例えば、近々リリースされるEmail attack surface testingはユーザー企業との対話から実装されました。
Penteraはコミュニティサイトを立ち上げ、ユーザーの声を積極的に取り入れています
・直近の成果
現在400以上の攻撃手法を実装しており、直近1年間でMITRE ATT&CKのテクニックカバー率は3.5倍になりました。また、OWASP Top10項目の検査、MacOS、クラウドサービス(Azure, AWS)に対応するなど、包括的なセキュリティ検査の機能を向上させています。
リサーチチームの現状と1年間の成果(リサーチャー数は現在30名に増加)
・今後の実装予定について
今後も継続的に機能の拡充を行っていきます。
直近では、Ransomware EmulationのLinux対応、E-mailを起点とした攻撃の実装などが予定されています。
Ransomware EmulationのLinux対応 |
E-mailを起点とした攻撃の実装 |
PenteraConに参加するメリット
PenteraConはCISO、セキュリティ管理者、実務者、専門家など、Penteraの運用に直接関わる人だけではなく、エグゼクティブなども含めてセキュリティに関わる人たち全てにとって有益な場となるイベントです。
・セキュリティエキスパートとのコミュニケーション
前編でも触れた通り、PenteraConは単にプレゼンテーションを聞くだけの場ではありません。参加者間のコミュニケーションを促進する場が随所に用意されており、Penteraのメンバーや他のユーザーから様々な情報を得ることができます。
・一流のスピーカーによる講演
業界トップ企業のIT責任者、CISOや、各分野のスペシャリストによるセッションが多数用意されています。通常公開されないようなセキュリティ運用の裏側を知る事ができ、またセキュリティに関連する様々な知識を得る事が出来ます。
・ハンズオン ワークショップ
ハンズオンワークショップではリアルなハッキングシナリオが用意されており、ハッカーがどのように考えて行動するのか、またPenteraの検査結果をどのように読み取り活用するかといった実践的な知識を得る事が出来ます。それに加え、チームで問題解決にあたる事により、他のユーザーとのコミュニケーションも図る事が出来ます。

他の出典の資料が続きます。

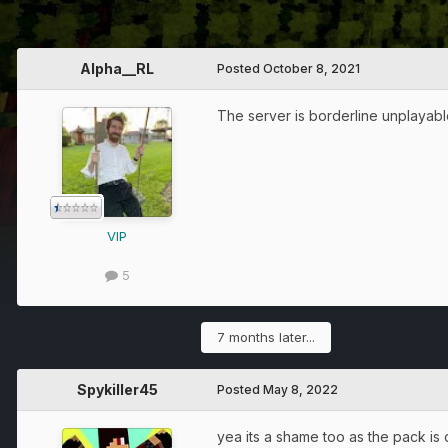
Alpha__RL
Posted
October 8, 2021
The server is borderline unplayable
VIP
5
7 months later...
Spykiller45
Posted
May 8, 2022
yea its a shame too as the pack is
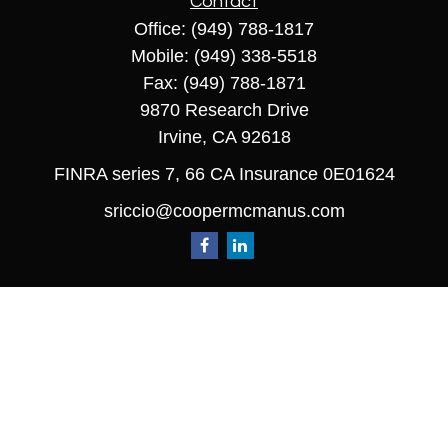
Contact
Office:
(949) 788-1817
Mobile:
(949) 338-5518
Fax:
(949) 788-1871
9870 Research Drive
Irvine,
CA
92618
FINRA series 7, 66 CA Insurance 0E01624
sriccio@coopermcmanus.com
Quick Links
Retirement
Investment
Estate
Insurance
Tax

PenteraConに参加するメリットについて、以下の動画にわかりやすくまとめられていますので、ぜひご覧下さい。
まとめ
PenteraConはベンダーのイベントではありますが、世界中からセキュリティエキスパートが参加し、海外の先進的なユーザーと対話することで、セキュリティ運用に関する多くの知見を得ることが可能です。
また、一流の登壇者による講演では、セキュリティに関する最新動向も把握することができます。
今後毎年開催される予定ですので、機会があればぜひご参加ください。